Ümmü Süleym (r.anha), Re­sû­lul­lah’ın sırrını kimseye söylemediği gibi, oğlu Enes’e de onun sırrını kimseye söylememesi için tembihte bulunurdu. Hz. Enes bununla ilgili bir hatırasını şöyle anlatıyor:

“Ben çocuklarla birlikte oynarken Re­sû­lul­lah (a.s.m.) yanımıza geldi ve se­lam verdi. Sonra beni bir iş için gönderdi. Bu yüzden annemin yanına dönmekte geciktim. Geldiğim zaman annem bana ‘Niçin geciktin?’ diye sordu. ‘Re­sû­lul­lah beni bir iş için göndermişti.’ dedim. Annem ‘Re­sû­lul­lah’ın işi neydi?’ dedi. Ben, ‘Bu bir sırdır, kimseye söyleyemem!’ dedim. Bunun üzerine annem, ‘Öyleyse Re­sû­lul­lah’ın sırrını kimseye anlatma!’ diye tembihte bulundu.”[6]

* * *

Ümmü Süleym (r.anha) son derece hayâlı biri olduğu hâlde, mahrem meseleleri Re­sû­lul­lah’a sormaktan çekinmezdi. O, hayânın öğrenmeye mâni olmaması ge­rektiğinin şuurundaydı. Böylece birçok ailevi konu, onun Re­sû­lul­lah’a yöneltti­ği sorular vasıtasıyla açıklığa kavuştu. Bir defasında zihnini meşgul eden bir me­seleyi sormak için Re­sû­lul­lah’ın huzuruna geldi, “Yâ Re­sû­lal­lah, rüyasında er­keğin gördüğü suyu gören kadının gusletmesi gerekir mi?” diye sordu. Peygam­berimiz, “Evet, kadın onu rüyasında görüp meni çıkarsa, gusletmesi gerekir.” buyurdu. Müminlerin annesi Ümmü Seleme de (r.anha) oradaydı. “Yâ Re­sû­lal­lah, kadının suyu olur mu?” diye sordu. Peygamberimiz (a.s.m.), “Evet, var. Erkeğin suyu koyu, beyazdır. Kadınınki ise ince, beyazdır. İki sudan hangisi önce gelir veya diğerine galip olursa, çocuk onun sahibine benzer.” buyurdu.[7]

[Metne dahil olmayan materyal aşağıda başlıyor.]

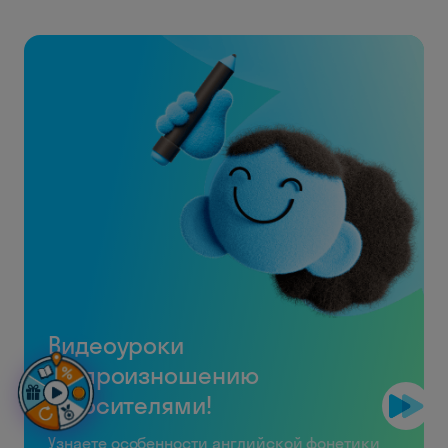
Видеоуроки
по произношению
с носителями!
Узнаете особенности английской фонетики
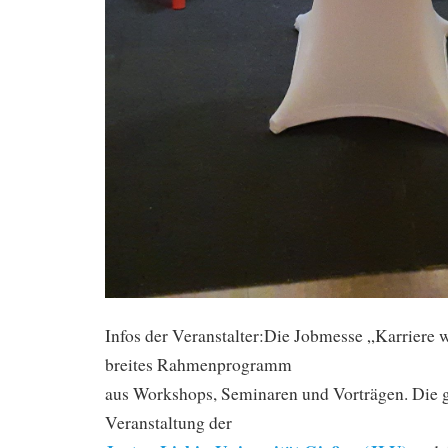
Infos der Veranstalter:Die Jobmesse „Karriere w
breites Rahmenprogramm
aus Workshops, Seminaren und Vorträgen. Die
Veranstaltung der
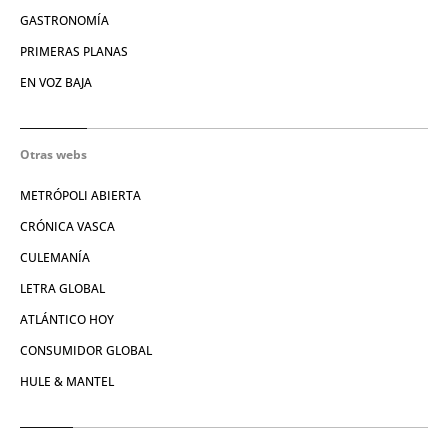
GASTRONOMÍA
PRIMERAS PLANAS
EN VOZ BAJA
Otras webs
METRÓPOLI ABIERTA
CRÓNICA VASCA
CULEMANÍA
LETRA GLOBAL
ATLÁNTICO HOY
CONSUMIDOR GLOBAL
HULE & MANTEL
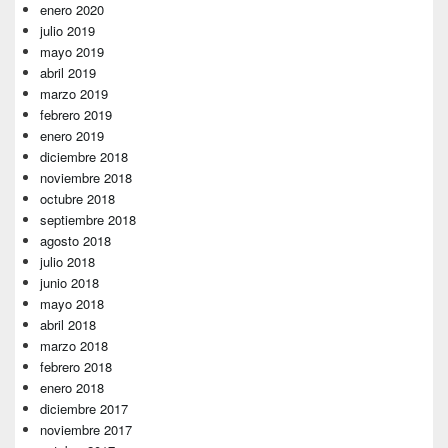
enero 2020
julio 2019
mayo 2019
abril 2019
marzo 2019
febrero 2019
enero 2019
diciembre 2018
noviembre 2018
octubre 2018
septiembre 2018
agosto 2018
julio 2018
junio 2018
mayo 2018
abril 2018
marzo 2018
febrero 2018
enero 2018
diciembre 2017
noviembre 2017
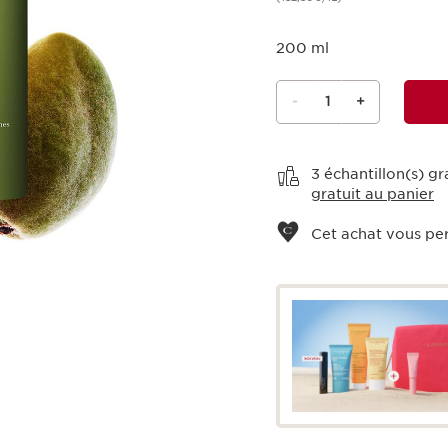
200 ml
-
1
+
Voir le panier
3 échantillon(s) g
gratuit au panier
Cet achat vous pe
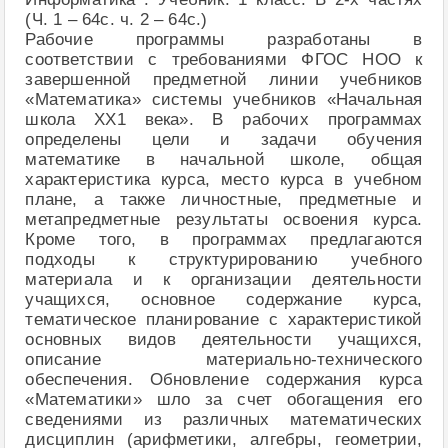
(Ч. 1 – 64с. ч. 2 – 64с.)
Рабочие программы разработаны в
соответствии с требованиями ФГОС НОО к
завершенной предметной линии учебников
«Математика» системы учебников «Начальная
школа XX1 века». В рабочих программах
определены цели и задачи обучения
математике в начальной школе, общая
характеристика курса, место курса в учебном
плане, а также личностные, предметные и
метапредметные результаты освоения курса.
Кроме того, в программах предлагаются
подходы к структурированию учебного
материала и к организации деятельности
учащихся, основное содержание курса,
тематическое планирование с характеристикой
основных видов деятельности учащихся,
описание материально-технического
обеспечения. Обновление содержания курса
«Математики» шло за счет обогащения его
сведениями из различных математических
дисциплин (арифметики, алгебры, геометрии,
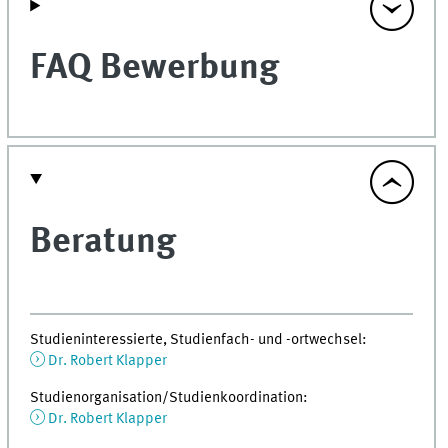
FAQ Bewerbung
Beratung
Studieninteressierte, Studienfach- und -ortwechsel:
Dr. Robert Klapper
Studienorganisation/Studienkoordination:
Dr. Robert Klapper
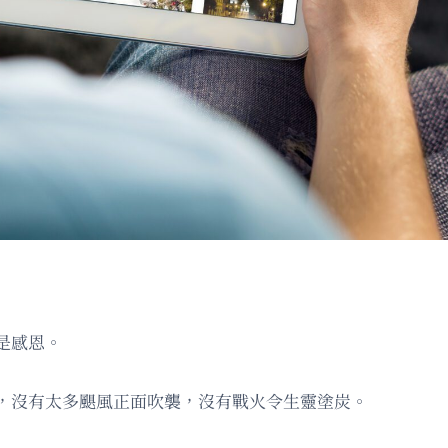
是感恩。
，沒有太多颶風正面吹襲，沒有戰火令生靈塗炭。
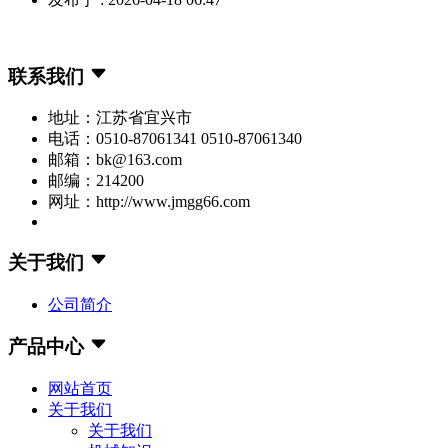
联系我们
地址：江苏省宜兴市
电话：0510-87061341 0510-87061340
邮箱：bk@163.com
邮编：214200
网址：http://www.jmgg66.com
关于我们
公司简介
产品中心
网站首页
关于我们
关于我们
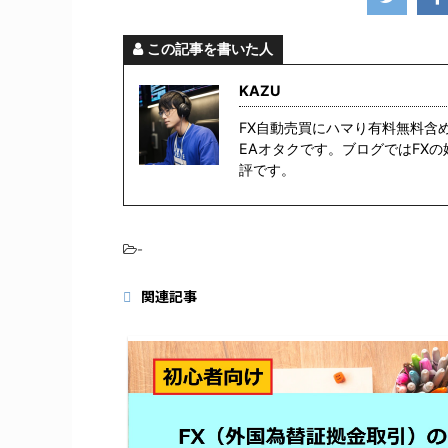
この記事を書いた人
KAZU
FX自動売買にハマり有料無料含
EAオタクです。ブログではFX
評です。
-
関連記事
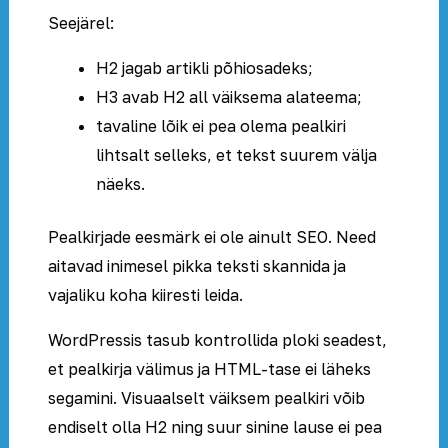
Seejärel:
H2 jagab artikli põhiosadeks;
H3 avab H2 all väiksema alateema;
tavaline lõik ei pea olema pealkiri
lihtsalt selleks, et tekst suurem välja
näeks.
Pealkirjade eesmärk ei ole ainult SEO. Need
aitavad inimesel pikka teksti skannida ja
vajaliku koha kiiresti leida.
WordPressis tasub kontrollida ploki seadest,
et pealkirja välimus ja HTML-tase ei läheks
segamini. Visuaalselt väiksem pealkiri võib
endiselt olla H2 ning suur sinine lause ei pea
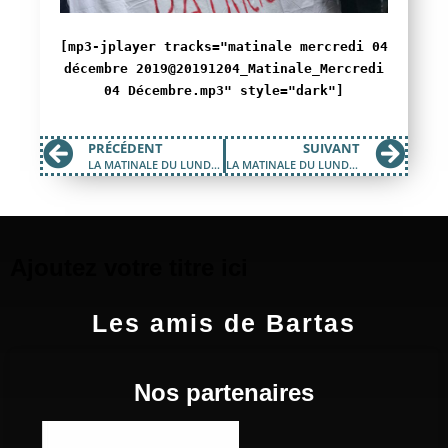
[mp3-jplayer tracks="matinale mercredi 04
décembre 2019@20191204_Matinale_Mercredi
04 Décembre.mp3" style="dark"]
PRÉCÉDENT
SUIVANT
LA MATINALE DU LUNDI 02 DÉCEMBRE 2019
LA MATINALE DU LUNDI 16 DÉCEMBRE 2019
Ajoutez votre titre ici
Les amis de Bartas
Nos partenaires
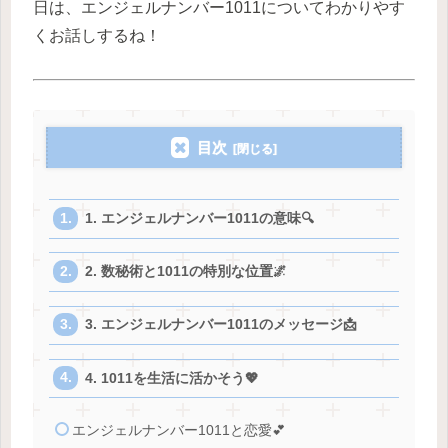
日は、エンジェルナンバー1011についてわかりやす
くお話しするね！
目次
1. エンジェルナンバー1011の意味🔍
2. 数秘術と1011の特別な位置🌌
3. エンジェルナンバー1011のメッセージ📩
4. 1011を生活に活かそう💖
エンジェルナンバー1011と恋愛💕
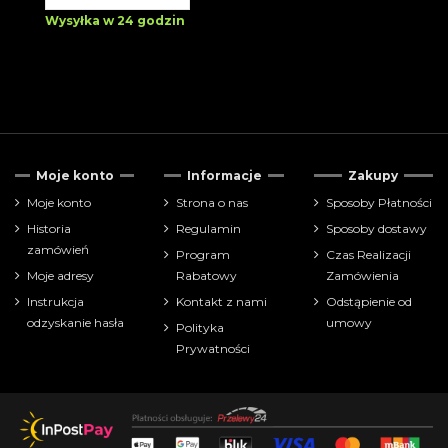
Wysyłka w 24 godzin
Moje konto
Informacje
Zakupy
Moje konto
Strona o nas
Sposoby Płatności
Historia
Regulamin
Sposoby dostawy
zamówień
Program
Czas Realizacji
Moje adresy
Rabatowy
Zamówienia
Instrukcja
Kontakt z nami
Odstąpienie od
odzyskanie hasła
umowy
Polityka
Prywatności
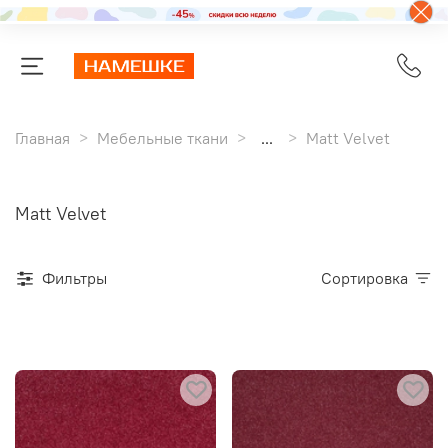
Главная
Мебельные ткани
...
Matt Velvet
Matt Velvet
Фильтры
Сортировка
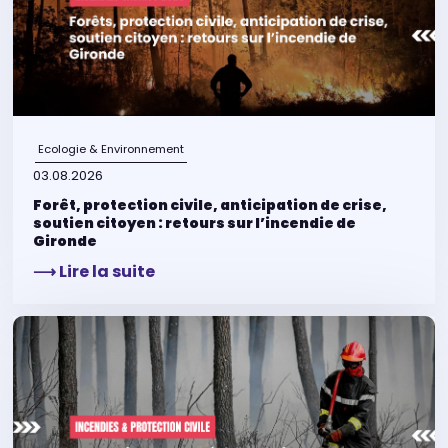
Ecologie & Environnement
03.08.2026
Forêt, protection civile, anticipation de crise,
soutien citoyen : retours sur l’incendie de
Gironde
⟶ Lire la suite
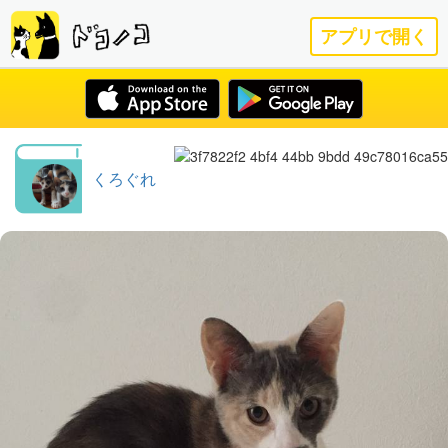
アプリで開く
くろぐれ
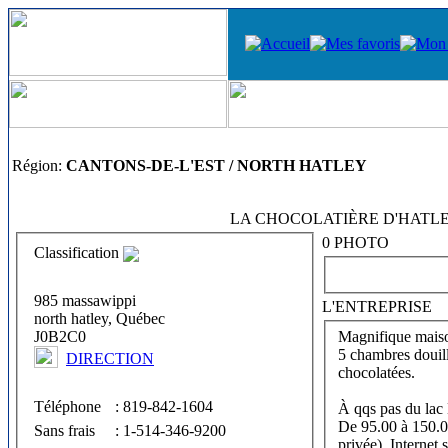
Région:
CANTONS-DE-L'EST / NORTH HATLEY
LA CHOCOLATIÈRE D'HATLEY
0 PHOTO
Classification
985 massawippi
L'ENTREPRISE
north hatley, Québec
J0B2C0
Magnifique maison
5 chambres douille
DIRECTION
chocolatées.
Téléphone
: 819-842-1604
À qqs pas du la
De 95.00 à 150.00
Sans frais
: 1-514-346-9200
privée). Internet 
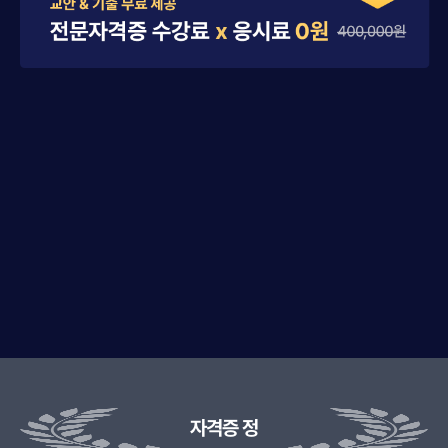
자격증 정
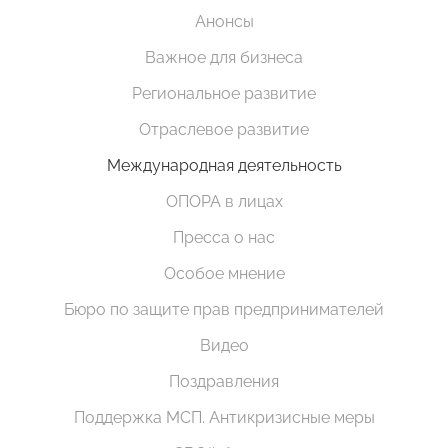
Анонсы
Важное для бизнеса
Региональное развитие
Отраслевое развитие
Международная деятельность
ОПОРА в лицах
Пресса о нас
Особое мнение
Бюро по защите прав предпринимателей
Видео
Поздравления
Поддержка МСП. Антикризисные меры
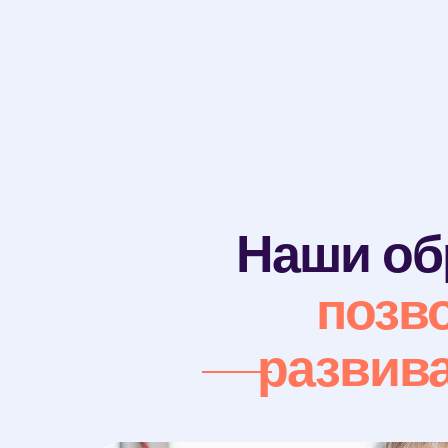
Наши об
позв
развив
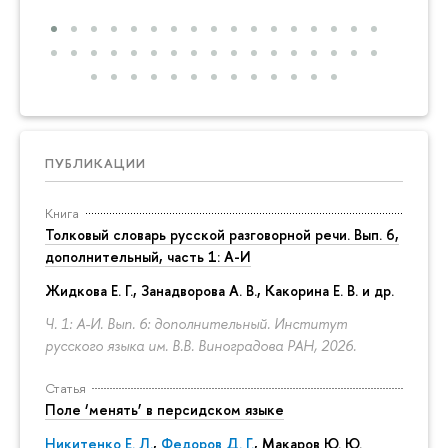
ПУБЛИКАЦИИ
Книга
Толковый словарь русской разговорной речи. Вып. 6,
дополнительный, часть 1: А-И
Жидкова Е. Г., Занадворова А. В., Какорина Е. В. и др.
Ч. 1: А-И. Вып. 6: дополнительный. Институт
русского языка им. В.В. Виноградова РАН, 2026.
Статья
Поле ‘менять’ в персидском языке
Никитенко Е. Л.
,
Федоров Д. Г.
,
Макаров Ю. Ю.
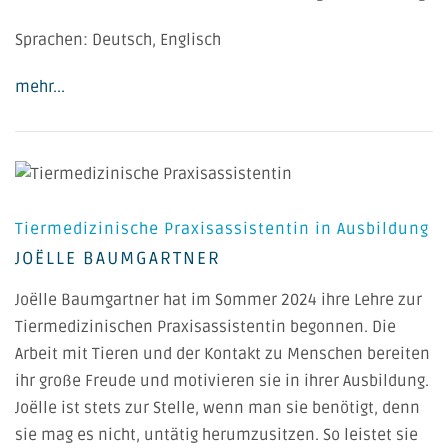
Sprachen: Deutsch, Englisch
mehr...
Tiermedizinische Praxisassistentin in Ausbildung
JOËLLE BAUMGARTNER
Joëlle Baumgartner hat im Sommer 2024 ihre Lehre zur
Tiermedizinischen Praxisassistentin begonnen. Die
Arbeit mit Tieren und der Kontakt zu Menschen bereiten
ihr große Freude und motivieren sie in ihrer Ausbildung.
Joëlle ist stets zur Stelle, wenn man sie benötigt, denn
sie mag es nicht, untätig herumzusitzen. So leistet sie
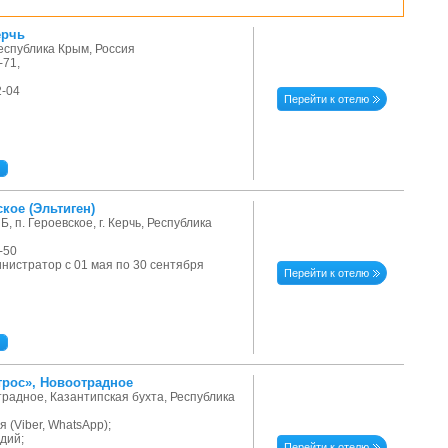
ерчь
 Республика Крым, Россия
-71,
2-04
Перейти к отелю
кое (Эльтиген)
, п. Героевское, г. Керчь, Республика
-50
министратор с 01 мая по 30 сентября
Перейти к отелю
трос», Новоотрадное
отрадное, Казантипская бухта, Республика
я (Viber, WhatsApp);
дий;
Перейти к отелю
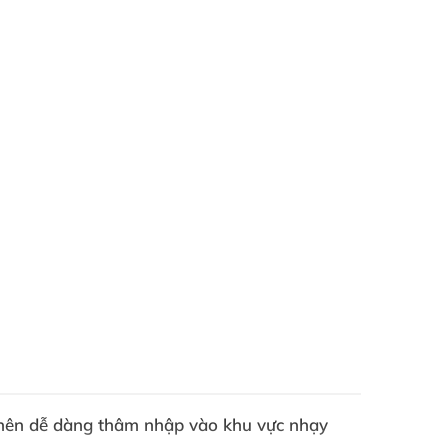
 nên dễ dàng thâm nhập vào khu vực nhạy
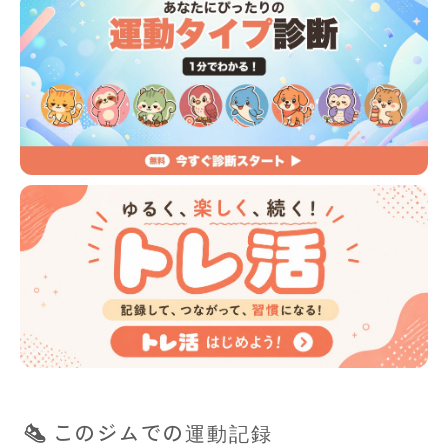
このジムでの運動記録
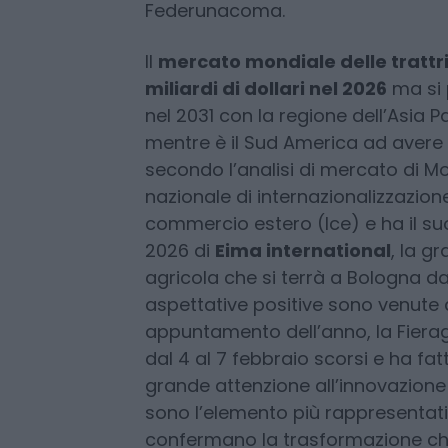
particolare la Cina che ha raggiu
mercato europeo pari al 9% e una 
con l’offerta di tecnologie a bas
Federunacoma.
Il
mercato mondiale delle trattri
miliardi di dollari nel 2026
ma si 
nel 2031 con la regione dell’Asia 
mentre è il Sud America ad avere 
secondo l’analisi di mercato di Mo
nazionale di internazionalizzazion
commercio estero (Ice) e ha il suo
2026 di
Eima international
, la g
agricola che si terrà a Bologna da
aspettative positive sono venute 
appuntamento dell’anno, la Fierag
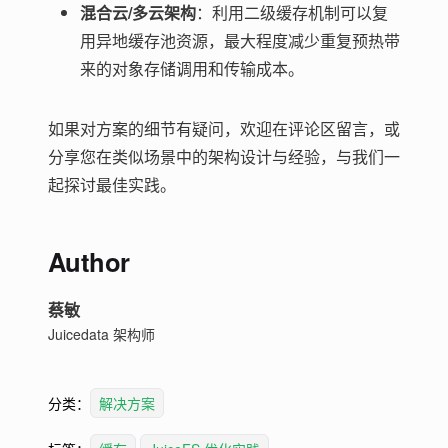
混合云/多云架构
：利用二级缓存机制可以复
用异地缓存池资源，最大程度减少重复预热带
来的对象存储调用和传输成本。
如果对方案的细节有疑问，欢迎在评论区留言，或
分享您在类似场景中的架构设计与经验，与我们一
起探讨最佳实践。
Author
蔡敏
Juicedata 架构师
分类：
解决方案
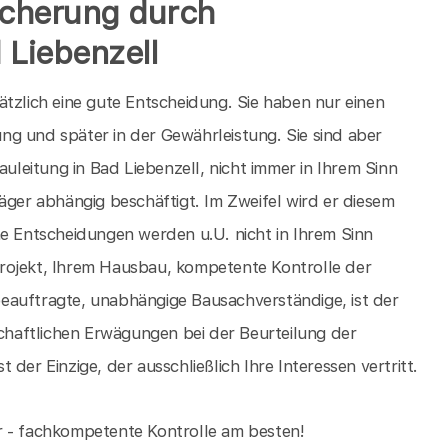
icherung durch
 Liebenzell
ätzlich eine gute Entscheidung. Sie haben nur einen
g und später in der Gewährleistung. Sie sind aber
auleitung in Bad Liebenzell, nicht immer in Ihrem Sinn
äger abhängig beschäftigt. Im Zweifel wird er diesem
he Entscheidungen werden u.U. nicht in Ihrem Sinn
rojekt, Ihrem Hausbau, kompetente Kontrolle der
eauftragte, unabhängige Bausachverständige, ist der
schaftlichen Erwägungen bei der Beurteilung der
der Einzige, der ausschließlich Ihre Interessen vertritt.
ser - fachkompetente Kontrolle am besten!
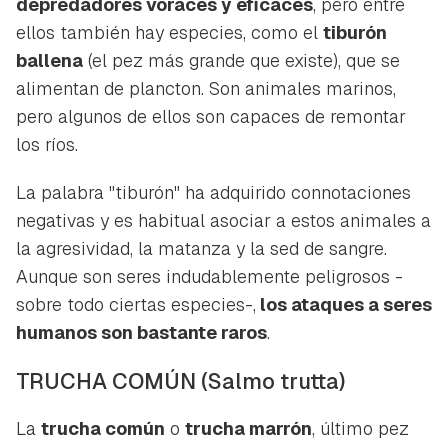
depredadores voraces y eficaces
, pero entre
ellos también hay especies, como el
tiburón
ballena
(el pez más grande que existe), que se
alimentan de plancton. Son animales marinos,
pero algunos de ellos son capaces de remontar
los ríos.
La palabra "tiburón" ha adquirido connotaciones
negativas y es habitual asociar a estos animales a
la agresividad, la matanza y la sed de sangre.
Aunque son seres indudablemente peligrosos -
sobre todo ciertas especies-,
los ataques a seres
humanos son bastante raros
.
TRUCHA COMÚN
(Salmo trutta)
La
trucha común
o
trucha marrón
, último pez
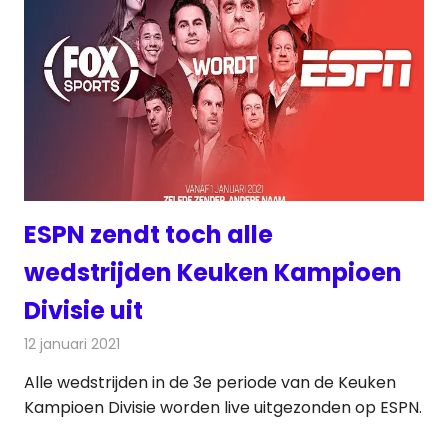
ESPN zendt toch alle
wedstrijden Keuken Kampioen
Divisie uit
12 januari 2021
Redactie
Televisienieuws
Alle wedstrijden in de 3e periode van de Keuken
Kampioen Divisie worden live uitgezonden op ESPN.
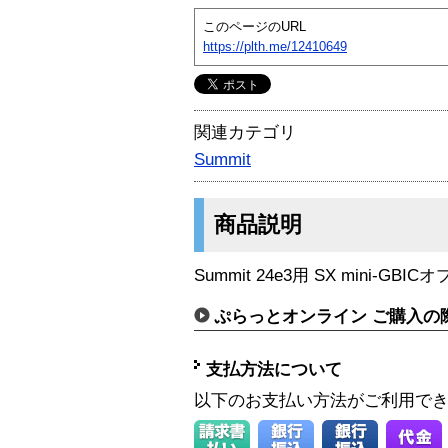
このページのURL
https://plth.me/12410649
関連カテゴリ
Summit
商品説明
Summit 24e3用 SX mini-GBI
ぷらっとオンライン ご購入の
支払方法について
以下のお支払い方法がご利用で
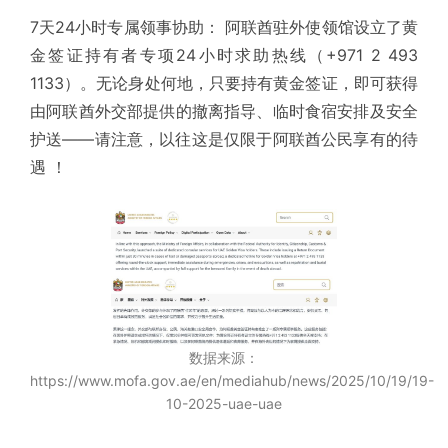
7天24小时专属领事协助： 阿联酋驻外使领馆设立了黄
金签证持有者专项24小时求助热线（+971 2 493
1133）。无论身处何地，只要持有黄金签证，即可获得
由阿联酋外交部提供的撤离指导、临时食宿安排及安全
护送——请注意，以往这是仅限于阿联酋公民享有的待
遇 ！
数据来源：
https://www.mofa.gov.ae/en/mediahub/news/2025/10/19/19-
10-2025-uae-uae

Gerek Re­sû­lul­lah ile devamlı beraber olduğu için, gerekse birçok meseleyi Re­sû­lul­lah’tan sorması sebebiyle, Ümmü Süleym (r.a.) ilimde müstesna bir yer kazandı. Öyle ki, sahabiler çözemedikleri bazı mahrem meseleleri ona sorarak öğre­nirlerdi. Bir ara âlim sahabilerden Zeyd bin Sâbit ve Abdullah ibni Abbas (r.a.), hacla ilgili bir meselede ihtilafa düşmüşlerdi. Hz. Zeyd, ziyaret tavafını yaptık­tan sonra hayız olan bir kadının veda tavafını da yapması gerektiğini söylüyor­du. İbni Abbas da (r.a.), böyle bir kadının, isterse Kâbe’den ayrılabileceğini ifa­de ediyordu. Anlaşamadılar, meseleyi Üm­mü Süleym’den (r.anha) sormaya karar verdiler. Ümmü Süleym (r.anha), Hz. Safiy­ye’nin ziyaret tavafını yaptıktan sonra âdet gördüğünü, Peygamberimizin Hz. Safiy­ye’nin âdetten kurtulup veda tavafını yapmasını beklemeden Medine’ye hareket etmeyi emir buyurduğunu söyleye­rek meseleyi halletti.[8]

Bu büyük İslam kadını, birkaç tane de hadis rivayet etti. Bunlardan birisi şu mealdedir:

“Müslüman bir kadının üç çocuğu bülûğ çağına gelmeden ölürse, Cenâb-ı Hak fazl ve rahmeti ile onu cennete koyar.” Re­sû­lul­lah’a “İki çocuğu da ölse böyle midir?” diye soruldu. O, “Evet, iki çocuğu da ölse…” cevabını ver­di.[9]

Evet, Re­sû­lul­lah sevgisiyle yanıp tutuşan, İslam’a bütün varlığıyla, cansipera­ne hiz­met eden Ümmü Süleym (r.anha), elbette bu hizmetinin mükâfatını görecek­ti. Peygamberimiz bir hadislerinde onun uhrevi derecesine işaretle şöyle buyuruyordu:

“Cennete girdim, önümde bir hışırtı işittim. Bir de ne göreyim? Milhan kızı Gu­mey­sâ değil mi!”[10]